Honeycomb.io incident

Delays in SLO, Service Maps processing

Major Resolved View vendor source →

Honeycomb.io experienced a major incident on October 20, 2025 affecting ui.honeycomb.io - US1 Querying and ui.honeycomb.io - US1 Trigger & SLO Alerting, lasting 1d 1h. The incident has been resolved; the full update timeline is below.

Started
Oct 20, 2025, 02:16 PM UTC
Resolved
Oct 21, 2025, 03:41 PM UTC
Duration
1d 1h
Detected by Pingoru
Oct 20, 2025, 02:16 PM UTC

Affected components

ui.honeycomb.io - US1 Queryingui.honeycomb.io - US1 Trigger & SLO Alerting

Update timeline

  1. monitoring Oct 20, 2025, 02:16 PM UTC

    Due to constrained EC2 instance capacity in the AWS us-east-1 region, we are choosing to allocate the capacity we have to incoming events and telemetry.
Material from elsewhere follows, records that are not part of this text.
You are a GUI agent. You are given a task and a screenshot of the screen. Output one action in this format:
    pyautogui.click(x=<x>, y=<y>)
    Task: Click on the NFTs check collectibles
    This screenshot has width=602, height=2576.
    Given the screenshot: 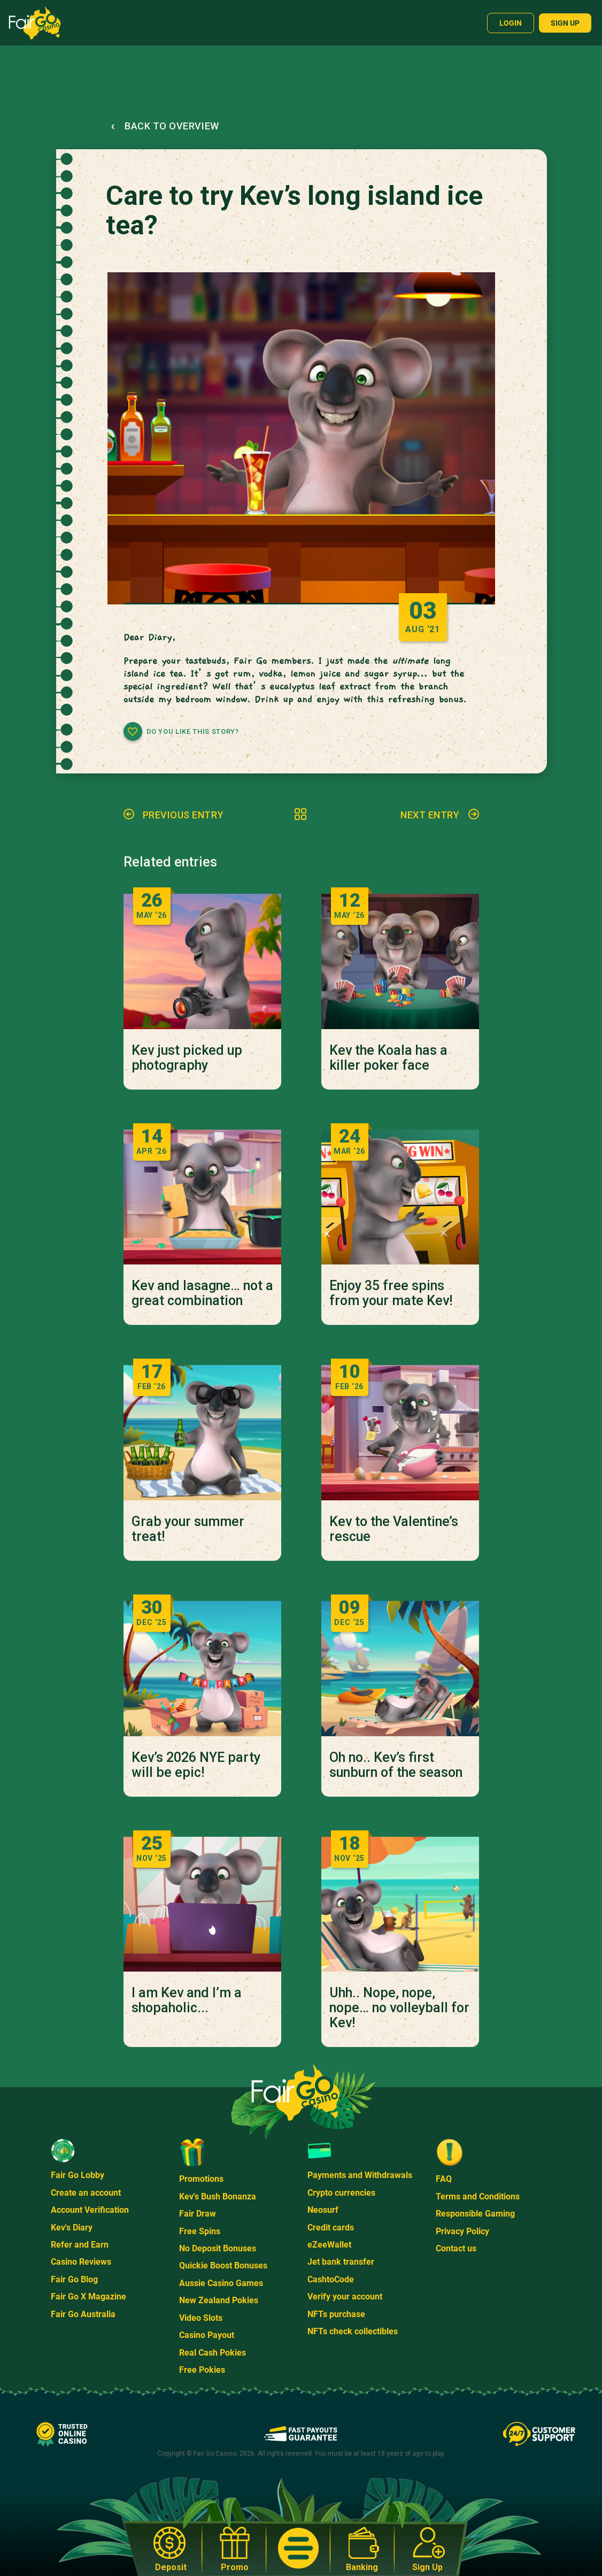 What is the action you would take?
    pyautogui.click(x=352, y=2331)
    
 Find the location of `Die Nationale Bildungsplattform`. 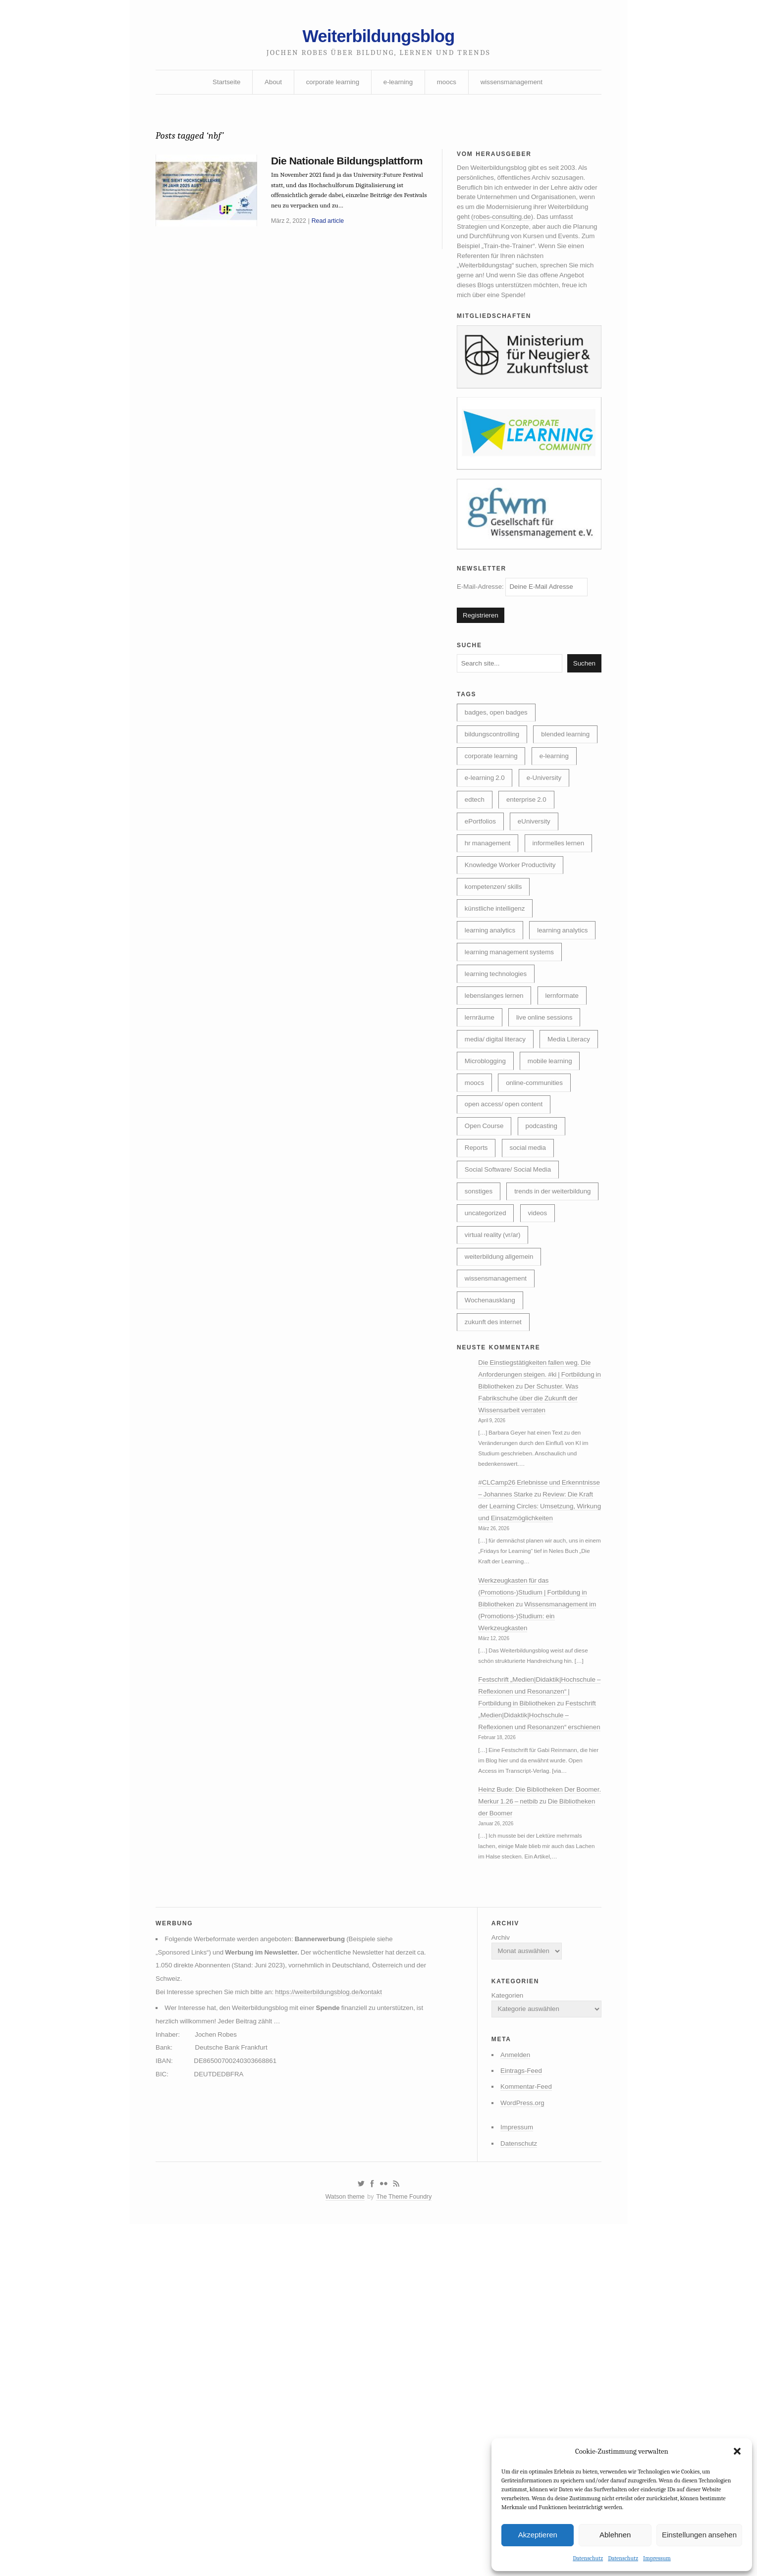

As such, customers may see over 5 minute delays in our processing of - SLOs - Service Maps We do not expect a degradation of our core ingest -> query flow, and we do not expect triggers to be impacted

  2. monitoring Oct 20, 2025, 03:14 PM UTC

    SLO processing has recovered. Service Maps continues to be degraded but historical data can be queried.

  3. monitoring Oct 20, 2025, 03:30 PM UTC

    The networking issues in us-east-1 is affecting our query engine - customers may see errors or delays when running queries as a result.

  4. monitoring Oct 20, 2025, 05:39 PM UTC

    We’re currently observing that querying is seeing signs of recovery. We are continuing to monitor the situation

  5. monitoring Oct 20, 2025, 08:06 PM UTC

    AWS is starting to show signs of recovery. Querying remains partially impacted and may take longer to return results. We are continuing to monitor the situation.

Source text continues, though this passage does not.